IG: Interior Fails to Comply with FDCC
Nearly One-Third of PCs Aren't Properly Configured It was a mandate for the Interior Department chief information officer: All offices and bureaus must fully comply with the Federal Desktop Core Configuration standards by Sept. 30, 2008, exactly a year ago. However, a just-released audit report by the Interior's inspector general reveals that nearly one-third of the department's tested computers failed to comply with minimum FDCC standards, a list of security settings recommended by the National Institute of Standards and Technology for PCs that are connected to a network of a government agency.Of 13 Interior Department offices visited by IG auditors who tested 560 computers running Microsoft Windows XP operating system between April and June, average compliance reached 90 percent or higher at five offices, 60 percent to 75 percent at three offices and below 60 percent at five offices. Only 45 percent of computers not centrally managed had proper FDCC settings.
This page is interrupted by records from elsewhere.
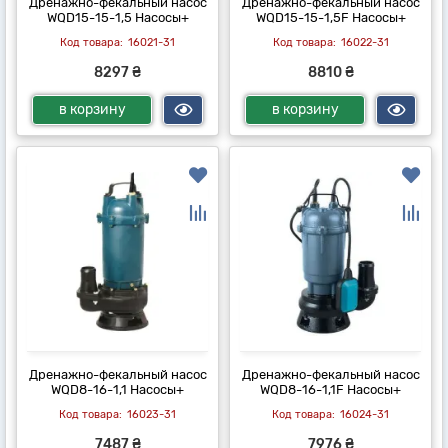
Дренажно-фекальный насос
Дренажно-фекальный насос
WQD15-15-1,5 Насосы+
WQD15-15-1,5F Насосы+
16021-31
16022-31
8297 ₴
8810 ₴
в корзину
в корзину
Дренажно-фекальный насос
Дренажно-фекальный насос
WQD8-16-1,1 Насосы+
WQD8-16-1,1F Насосы+
16023-31
16024-31
7487 ₴
7976 ₴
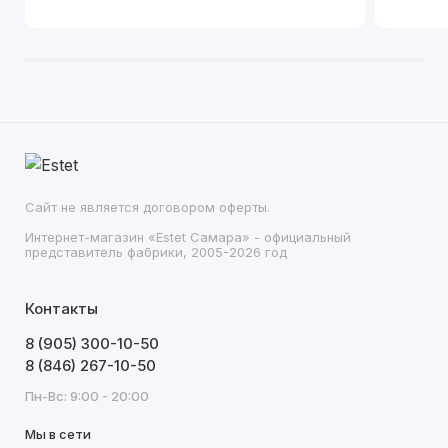
Сайт не является договором оферты.
Интернет-магазин «Estet Самара» - официальный
представитель фабрики, 2005-2026 год
Контакты
8 (905) 300-10-50
8 (846) 267-10-50
Пн-Вс: 9:00 - 20:00
Мы в сети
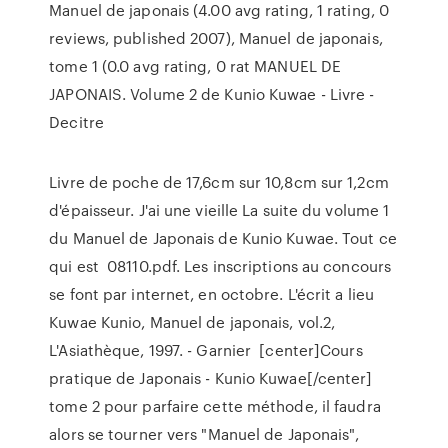
Manuel de japonais (4.00 avg rating, 1 rating, 0
reviews, published 2007), Manuel de japonais,
tome 1 (0.0 avg rating, 0 rat MANUEL DE
JAPONAIS. Volume 2 de Kunio Kuwae - Livre -
Decitre
Livre de poche de 17,6cm sur 10,8cm sur 1,2cm
d'épaisseur. J'ai une vieille La suite du volume 1
du Manuel de Japonais de Kunio Kuwae. Tout ce
qui est 08110.pdf. Les inscriptions au concours
se font par internet, en octobre. L'écrit a lieu
Kuwae Kunio, Manuel de japonais, vol.2,
L'Asiathèque, 1997. - Garnier [center]Cours
pratique de Japonais - Kunio Kuwae[/center]
tome 2 pour parfaire cette méthode, il faudra
alors se tourner vers "Manuel de Japonais",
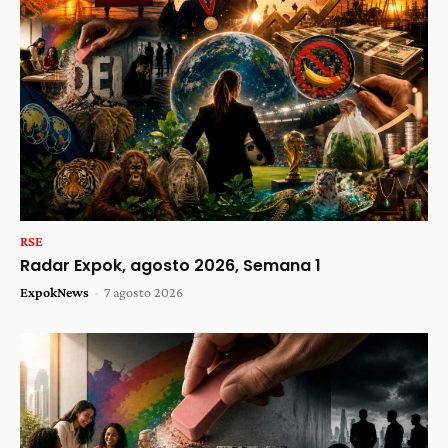
RSE
Radar Expok, agosto 2026, Semana 1
ExpokNews
-
7 agosto 2026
In addition to examining compliance with FDCC standards, the IG found substandard conditions in server rooms, unauthorized network circuits and unauthorized network equipment. In the 20-page report, the IG published pictures of a password and user name tapped to a PC monitor, servers crowded into rooms also eused for storage space of a variety of articles and a bucket resting on network equipment and near an electrical outlet to catch water leaking from an above pipe attached to the ceiling.
Interior's cybersecurity division is charged with providing oversight, but lacks the necessary resources and expertise to conduct useful oversight function such as inspections, technical testing and monitoring, the report says. "Lack of oversight is a significant weakness in the department's overall information systems security program," the IG writes.
Among the IG's recommendations:
- Adding qualified IT security inspectors to the department's cybersecurity division,
- Leverage existing technology such as enterprise active directory to enable departmental oversight,
- Consolidate equipment in facilities designed to house computer equipment, and
- Standardize software products so software products so monitoring is easier and support costs are lower.